Adaptive relaxation for querying heterogeneous XML data sources

doi:10.1016/j.is.2010.02.002

Information Systems

Volume 35, Issue 6, September 2010, Pages 688-707

https://doi.org/10.1016/j.is.2010.02.002 Get rights and content

Abstract

Searching XML data with a structured XML query can improve the precision of results compared with a keyword search. However, the structural heterogeneity of the large number of XML data sources makes it difficult to answer the structured query exactly. As such, query relaxation is necessary. Previous work on XML query relaxation poses the problem of unnecessary computation of a big number of unqualified relaxed queries. To address this issue, we propose an adaptive relaxation approach which relaxes a query against different data sources differently based on their conformed schemas. In this paper, we present a set of techniques that supports this approach, which includes schema-aware relaxation rules for relaxing a query adaptively, a weighted model for ranking relaxed queries, and algorithms for adaptive relaxation of a query and top-k query processing. We discuss results from a comprehensive set of experiments that show the effectiveness and the efficiency of our approach.

Introduction

As XML becomes the standard for representing web data, people are now publishing a large volume of data on the internet using XML for various purposes. For example, universities publish their course and research data for attracting students; travel and real estate agents publish their flight and property data for advertisement; stock brokers and car dealers publish stock and car information for online business; public service providers publish data such as tourist attractions and publications for providing information. As such, there is an increasing need to search and query XML data. Compared with a keyword search, a structured XML query allows a user to formulate the search requests more precisely. However, the structural heterogeneity of the potentially large number of XML data sources makes it difficult to answer a structured query exactly. The loosely coupled nature of the data sources also makes it inapplicable for deploying the traditional federated database approach for integrating the XML data sources by defining a global schema. It would be ideal that a query could be smartly relaxed then be answered according to the data sources against which the query is issued.

Amer-Yahia et al. [1], [2] proposed a framework FleXPath for relaxing XML tree pattern queries (TPQs). Given a TPQ q, the closure of the structural and value-based predicates in q is first inferred and then is used to generate relaxed queries. The set of generated queries, including the one that includes the root of q, contains all possible relaxed queries. However, the relaxation process is basically blind and wild and the number of relaxed queries could be big. For a large number of heterogeneous XML data sources, many of the generated relaxed queries could be unqualified and will result in unnecessary cost of either computing or testing them.

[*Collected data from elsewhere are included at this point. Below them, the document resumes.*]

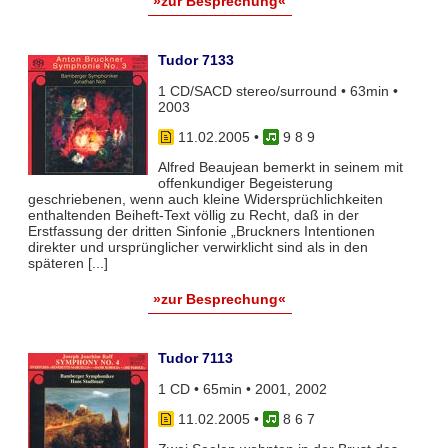
»zur Besprechung«
Tudor 7133
1 CD/SACD stereo/surround • 63min •
2003
11.02.2005
•
9 8 9
Alfred Beaujean bemerkt in seinem mit
offenkundiger Begeisterung
geschriebenen, wenn auch kleine Widersprüchlichkeiten
enthaltenden Beiheft-Text völlig zu Recht, daß in der
Erstfassung der dritten Sinfonie „Bruckners Intentionen
direkter und ursprünglicher verwirklicht sind als in den
späteren [...]
»zur Besprechung«
Tudor 7113
1 CD • 65min • 2001, 2002
11.02.2005
•
8 6 7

As an example, we may issue a query against XML data sources maintained in all Australian universities for searching those departments that have a group running project with a name containing “xml” and having publications with a title containing “query relaxation”. As the number of universities is large and their data source structures may vary, users normally formulate their queries against a domain schema according to the common understanding of a university. Here a domain schema bears similarity to a global schema. However, unlike a federated database, such a domain schema and its mapping from data source schemas may not be physically defined. So we cannot borrow the global-to-local query rewriting techniques in the context of data integration [4], [5]. Fig. 1 shows the query q represented as a TPQ and it reflects the user's structural and value-based search requirements. Solely based on the query itself, FleXPath may need to consider 2⁵ options, each could be a relaxed query that may be executed or tested against the university data sources. Some generated relaxed queries may be either too blind for some data sources thus return zero answers or too wild thus return answers that are far from what a user is expected. For example, the partial structures of the data source s₁ and s₂ for two universities are shown in schema d₁ in Fig. 2 and schema d₂ in Fig. 3, respectively. Obviously, the query itself will not return any result, and many relaxed queries will be generated by FleXPath from 2⁵ options and then be evaluated or tested for both data sources. For example, among the relaxed queries, some of the useless relaxed queries for s₂ are listed in Fig. 4. Actually, q₂ and q₃ in Fig. 4 are also useless for s₁.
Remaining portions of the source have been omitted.